§ INPUT MATERIAL:
┏━━

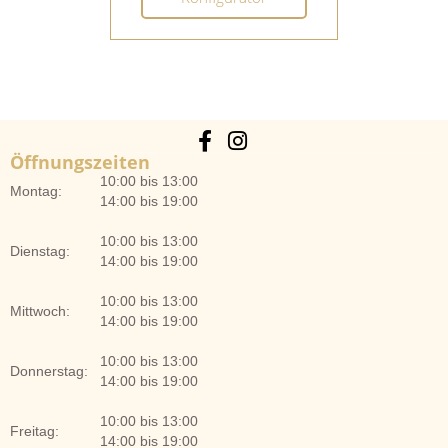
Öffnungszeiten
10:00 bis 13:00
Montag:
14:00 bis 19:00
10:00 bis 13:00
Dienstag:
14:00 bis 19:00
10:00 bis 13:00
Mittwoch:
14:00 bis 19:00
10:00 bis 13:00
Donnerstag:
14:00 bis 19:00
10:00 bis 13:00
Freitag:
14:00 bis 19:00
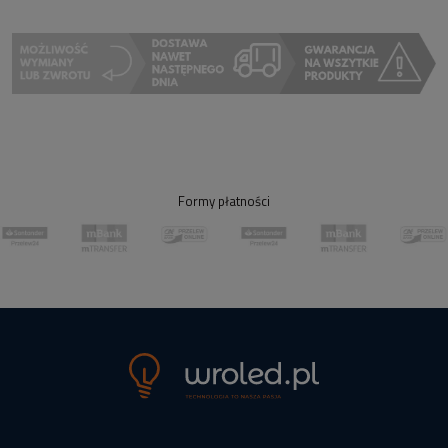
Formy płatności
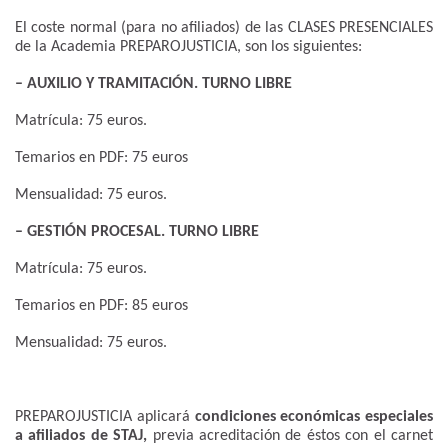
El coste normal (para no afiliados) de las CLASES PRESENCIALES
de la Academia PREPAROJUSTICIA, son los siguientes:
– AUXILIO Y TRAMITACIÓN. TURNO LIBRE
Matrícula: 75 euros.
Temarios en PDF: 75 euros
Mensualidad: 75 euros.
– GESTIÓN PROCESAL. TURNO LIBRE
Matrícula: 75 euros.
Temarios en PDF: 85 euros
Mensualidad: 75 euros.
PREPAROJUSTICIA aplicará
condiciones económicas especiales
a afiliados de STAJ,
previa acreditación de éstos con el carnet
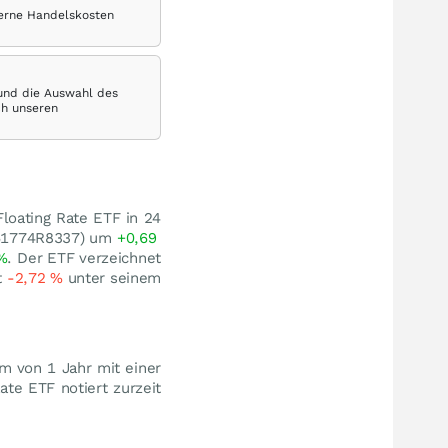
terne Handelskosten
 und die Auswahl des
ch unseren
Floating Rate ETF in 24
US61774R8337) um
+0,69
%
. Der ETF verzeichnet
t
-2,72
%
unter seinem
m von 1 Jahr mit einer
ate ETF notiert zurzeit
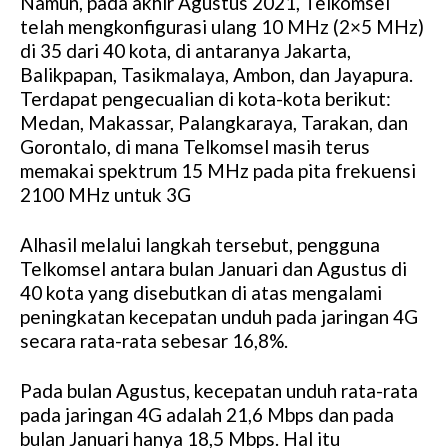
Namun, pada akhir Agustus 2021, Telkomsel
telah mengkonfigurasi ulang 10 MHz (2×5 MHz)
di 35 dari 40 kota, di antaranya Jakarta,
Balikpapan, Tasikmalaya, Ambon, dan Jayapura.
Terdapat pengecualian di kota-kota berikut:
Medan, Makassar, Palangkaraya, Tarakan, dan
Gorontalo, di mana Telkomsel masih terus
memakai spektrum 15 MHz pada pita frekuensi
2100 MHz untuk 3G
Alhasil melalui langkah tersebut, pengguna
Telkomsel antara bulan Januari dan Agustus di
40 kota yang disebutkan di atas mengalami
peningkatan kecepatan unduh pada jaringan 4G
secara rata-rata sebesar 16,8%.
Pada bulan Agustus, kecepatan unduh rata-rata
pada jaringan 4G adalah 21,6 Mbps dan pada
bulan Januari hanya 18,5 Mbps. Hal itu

┗━━
┏━━

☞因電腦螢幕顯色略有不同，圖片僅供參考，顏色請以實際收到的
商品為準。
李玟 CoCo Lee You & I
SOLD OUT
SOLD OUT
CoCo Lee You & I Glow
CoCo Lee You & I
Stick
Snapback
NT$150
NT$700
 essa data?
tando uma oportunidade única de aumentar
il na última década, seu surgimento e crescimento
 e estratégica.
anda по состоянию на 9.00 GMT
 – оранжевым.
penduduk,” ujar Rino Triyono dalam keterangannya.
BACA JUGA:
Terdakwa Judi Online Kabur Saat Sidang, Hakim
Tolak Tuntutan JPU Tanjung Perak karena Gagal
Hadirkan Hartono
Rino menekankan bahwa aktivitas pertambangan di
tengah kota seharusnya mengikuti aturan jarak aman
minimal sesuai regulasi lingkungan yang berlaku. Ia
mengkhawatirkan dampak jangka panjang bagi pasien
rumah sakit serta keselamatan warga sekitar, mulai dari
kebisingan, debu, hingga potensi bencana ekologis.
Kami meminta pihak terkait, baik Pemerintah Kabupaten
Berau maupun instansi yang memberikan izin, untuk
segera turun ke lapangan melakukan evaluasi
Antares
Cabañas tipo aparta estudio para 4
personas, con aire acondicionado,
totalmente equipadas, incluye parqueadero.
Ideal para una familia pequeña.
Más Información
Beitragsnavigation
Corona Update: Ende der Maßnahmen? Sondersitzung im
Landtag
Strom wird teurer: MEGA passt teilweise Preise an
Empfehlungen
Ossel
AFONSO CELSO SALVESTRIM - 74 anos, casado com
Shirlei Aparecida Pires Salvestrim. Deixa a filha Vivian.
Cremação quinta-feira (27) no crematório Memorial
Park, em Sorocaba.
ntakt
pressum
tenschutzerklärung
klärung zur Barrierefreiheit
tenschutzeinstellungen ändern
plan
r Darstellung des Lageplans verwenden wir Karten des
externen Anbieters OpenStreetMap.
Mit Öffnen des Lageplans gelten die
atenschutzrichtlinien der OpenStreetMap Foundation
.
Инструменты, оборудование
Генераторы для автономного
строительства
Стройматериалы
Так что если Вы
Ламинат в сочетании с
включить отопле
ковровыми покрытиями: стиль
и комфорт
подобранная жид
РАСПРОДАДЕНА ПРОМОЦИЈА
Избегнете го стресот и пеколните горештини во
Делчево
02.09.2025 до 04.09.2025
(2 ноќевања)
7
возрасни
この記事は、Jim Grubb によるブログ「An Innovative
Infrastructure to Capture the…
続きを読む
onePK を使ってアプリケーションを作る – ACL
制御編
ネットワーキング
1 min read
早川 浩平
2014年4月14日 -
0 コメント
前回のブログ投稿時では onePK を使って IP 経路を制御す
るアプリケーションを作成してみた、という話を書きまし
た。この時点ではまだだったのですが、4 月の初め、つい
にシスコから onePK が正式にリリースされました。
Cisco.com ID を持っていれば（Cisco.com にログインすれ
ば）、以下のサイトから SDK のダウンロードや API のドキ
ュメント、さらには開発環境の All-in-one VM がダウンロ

┗━━
┏━━

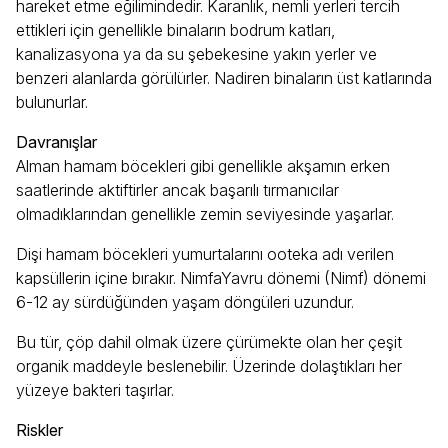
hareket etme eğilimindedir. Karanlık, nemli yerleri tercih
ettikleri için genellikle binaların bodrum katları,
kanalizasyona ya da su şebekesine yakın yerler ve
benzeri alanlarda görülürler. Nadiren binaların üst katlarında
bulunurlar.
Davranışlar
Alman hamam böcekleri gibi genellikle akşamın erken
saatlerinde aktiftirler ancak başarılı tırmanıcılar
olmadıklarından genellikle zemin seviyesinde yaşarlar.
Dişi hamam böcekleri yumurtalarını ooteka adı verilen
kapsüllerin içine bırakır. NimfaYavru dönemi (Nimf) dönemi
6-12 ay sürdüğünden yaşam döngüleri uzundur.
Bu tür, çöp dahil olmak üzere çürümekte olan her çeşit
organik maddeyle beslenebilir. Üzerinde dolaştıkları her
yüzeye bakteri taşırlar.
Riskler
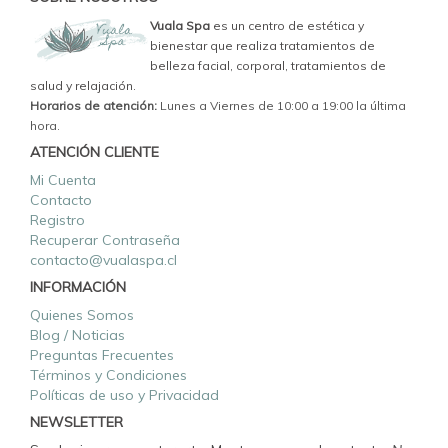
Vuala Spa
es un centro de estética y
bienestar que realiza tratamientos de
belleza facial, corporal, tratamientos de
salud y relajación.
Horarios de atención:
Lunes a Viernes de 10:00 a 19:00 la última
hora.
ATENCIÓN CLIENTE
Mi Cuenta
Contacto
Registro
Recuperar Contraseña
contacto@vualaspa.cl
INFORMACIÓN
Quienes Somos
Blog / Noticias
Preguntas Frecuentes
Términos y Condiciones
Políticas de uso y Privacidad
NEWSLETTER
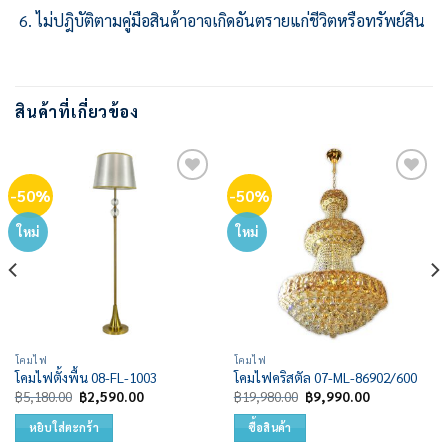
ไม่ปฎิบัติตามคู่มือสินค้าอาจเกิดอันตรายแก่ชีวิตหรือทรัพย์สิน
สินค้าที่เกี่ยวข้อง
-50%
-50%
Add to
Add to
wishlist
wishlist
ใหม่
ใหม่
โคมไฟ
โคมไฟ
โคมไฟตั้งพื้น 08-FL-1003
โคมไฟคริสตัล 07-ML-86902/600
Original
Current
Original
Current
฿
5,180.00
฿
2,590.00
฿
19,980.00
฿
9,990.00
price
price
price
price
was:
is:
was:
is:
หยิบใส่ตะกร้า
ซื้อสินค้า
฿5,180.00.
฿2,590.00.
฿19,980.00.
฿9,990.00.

┗━━

§ EXERCISE DESCRIPTION: Say how many lines above include "binaların", please, and nothing else.

§ YOUR SOLUTION: 2